E, forse, questa capacità di evocazione è giunta al punto da aver diffuso ovunque il suo modello, togliendo contemporaneamente alle persone persino la possibilità di essere in grado di immaginare un sistema migliore.
E, come è noto, ciò che non può essere immaginato, ovviamente mai potrà essere costruito.
Forse l’immaginare potrebbe essere un primo passo: un passo minimo, insignificante, ma tuttavia necessario.

2 Giugno 2011

Vietato ballare in pubblico negli USA?

Mi sono imbattuto casualmente in questo video, un filmato che viene presentato con una drammatica didascalia: Attenzione, non ballate in pubblico, è contro la legge!
La questione è presentata in maniera un po’ sensazionalistica, ma l’intero sviluppo fa comunque riflettere su alcune questioni importanti che riguardano il concetto di libertà personale raffrontato con le imposizioni del potere centrale.

La vicenda ha inizio nel 2008, quando 18 persone vengono arrestate all’interno del Thomas Jefferson Memorial di Washington, colpevoli di aver recato disturbo ballando.
I membri della sicurezza del memoriale furono in seguito citati in giudizio, dal momento che gli arrestati asserivano di non aver commesso nulla di illegale, ma il giudice federale John D. Bates decise infine di assolvere le guardie, sostenendo che all’interno del memoriale occorreva tenere un atteggiamento rispettoso, e di conseguenza l’operato della sicurezza era giustificato.

Appresa quindi questa sentenza, qualche giorno fa un piccolo gruppo di attivisti decise di organizzare una giornata di “disobbedienza civile”, una piccola manifestazione in cui i “contestatori” avrebbero ballato all’interno del memoriale, senza disturbare con rumori e suoni le altre persone, limitandosi al massimo ad ascoltare la musica per mezzo delle cuffie.
Quello che è successo in seguito si può vedere nel video: le guardie avvicinano gli attivisti che ballano chiedendo loro di smettere, ed al loro reiterato rifiuto procedono agli arresti in maniera molto energica.
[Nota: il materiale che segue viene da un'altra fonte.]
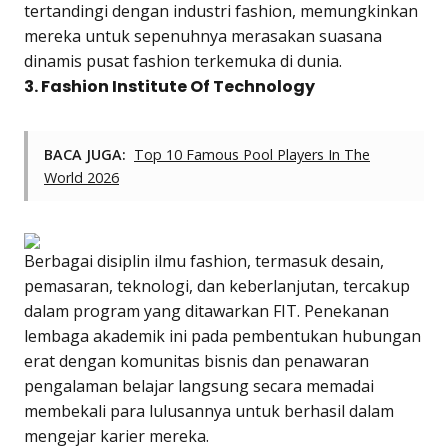
tertandingi dengan industri fashion, memungkinkan
mereka untuk sepenuhnya merasakan suasana
dinamis pusat fashion terkemuka di dunia.
3. Fashion Institute Of Technology
BACA JUGA:
Top 10 Famous Pool Players In The
World 2026
Berbagai disiplin ilmu fashion, termasuk desain,
pemasaran, teknologi, dan keberlanjutan, tercakup
dalam program yang ditawarkan FIT. Penekanan
lembaga akademik ini pada pembentukan hubungan
erat dengan komunitas bisnis dan penawaran
pengalaman belajar langsung secara memadai
membekali para lulusannya untuk berhasil dalam
mengejar karier mereka.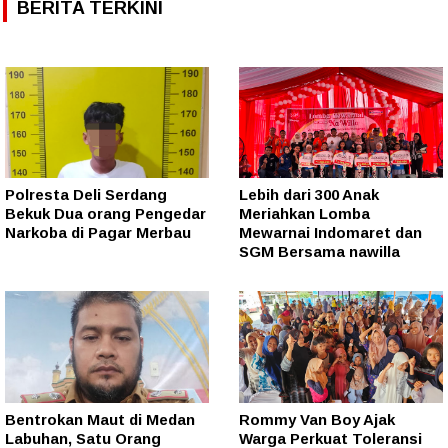
BERITA TERKINI
Polresta Deli Serdang
Lebih dari 300 Anak
Bekuk Dua orang Pengedar
Meriahkan Lomba
Narkoba di Pagar Merbau
Mewarnai Indomaret dan
SGM Bersama nawilla
Bentrokan Maut di Medan
Rommy Van Boy Ajak
Labuhan, Satu Orang
Warga Perkuat Toleransi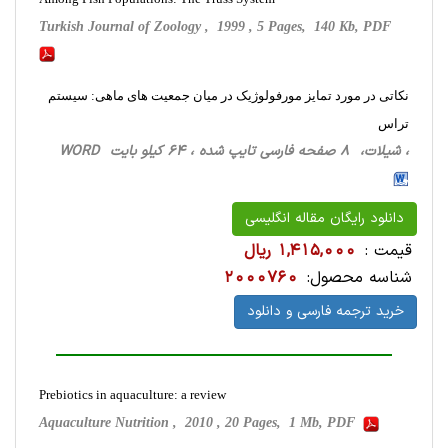
Turkish Journal of Zoology , 1999 , 5 Pages, 140 Kb, PDF
نکاتی در مورد تمایز مورفولوژیک در میان جمعیت های ماهی: سیستم
تراس
، شیلات، 8 صفحه فارسی تایپ شده ، 64 کیلو بایت WORD
دانلود رایگان مقاله انگلیسی
قیمت :
1,415,000 ریال
شناسه محصول:
2000760
خرید ترجمه فارسی و دانلود
Prebiotics in aquaculture: a review
Aquaculture Nutrition , 2010 , 20 Pages, 1 Mb, PDF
Si possono avere diversi pareri sull’accaduto: innanzitutto può sembrare, leggittimamente, un episodio di poca importanza.
Si tratta in fondo di poche persone, forse un po’ fanatiche, che vanno volontariamente a mettersi nei guai per avere poi il pretesto di gridare contro la “repressione”.
Qualcuno potrebbe quindi pensare che in effetti se la sono proprio “andata a cercare”, ed il loro atteggiamento irriverente nei confronti delle guardie non poteva che condurre ad una conclusione simile.

Tutto questo è sicuramente vero, in parte.
Resta comunque il fatto che ci si trova di fronte ad una sentenza davvero assurda: vietare di ballare in un luogo pubblico, pena l’arresto, è sicuramente uno di quegli atti che non fa altro che evidenziare la volontà di controllo del potere centrale nei confronti dei suoi sudditi.
Senza contare che, almeno nel caso in questione, le persone che ballavano non recavano nessun disturbo agli altri visitatori; la coppia che si vede ballare all’inizio, addirittura, si limita ad un semplice ed innocuo lento: si può dire che semplicemente si dondolavano stando abbracciati.

E tutta l’agitazione che segue nasce nel momento in cui i membri della sicurezza decidono che quelle persone “tecnicamente” stavano ballando, infrangendo quindi la legge.
E proprio in questo, a prescindere da tutto il resto, sta l’intera assurdità della vicenda.
C’è qualcosa che effettivamente non funziona in una società in cui una coppia non può abbracciarsi e dondolarsi ritmicamente in pubblico (si pensi ad esempio ai titoloni dei giornali se qualcosa di simile fosse successo, poniamo, in Iran).
Senza poi considerare il modo in cui i “trasgressori” vengono immobilizzati in seguito ed arrestati (la mossa da lotta libera al minuto 2.04 appare oltremodo gratuita, obbiettivamente).

Andando oltre quindi il piccolo episodio in questione, viene da chiedersi se quei manifestanti fossero dei semplici esaltati in cerca di guai, oppure se forse infrangere leggi palesemente ridicole sia in fondo un atto meno folle di quanto possa apparire, una ultima rivendicazione del proprio essere umani, con un briciolo di libertà ancora a disposizione.